_RECORD SET_:

***

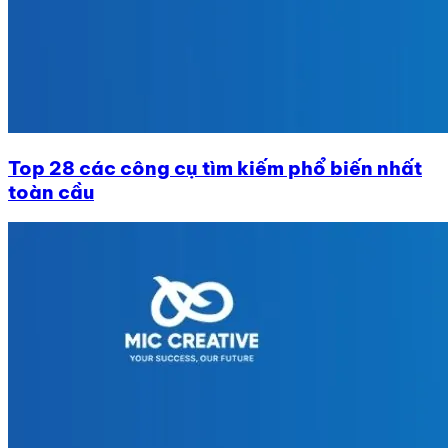
Top 28 các công cụ tìm kiếm phổ biến nhất
toàn cầu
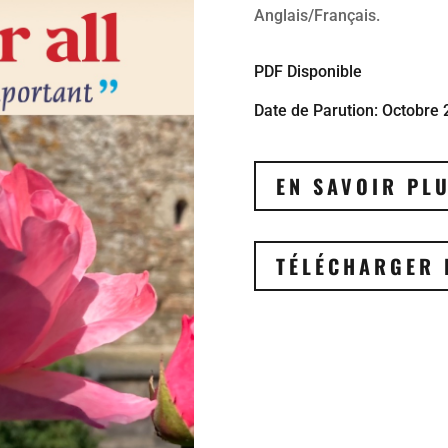
Anglais/Français.
PDF Disponible
Date de Parution: Octobre
EN SAVOIR PL
TÉLÉCHARGER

***

_WHAT YOU NEED TO DO_: Start at the top line above and repeat the records verbatim, leaving images out.

_RESPONSE FOR THIS EXERCISE_:
Top 28 các công cụ tìm kiếm phổ biến nhất
toàn cầu
Anglais/Français.
PDF Disponible
Date de Parution: Octobre
EN SAVOIR PL
TÉLÉCHARGER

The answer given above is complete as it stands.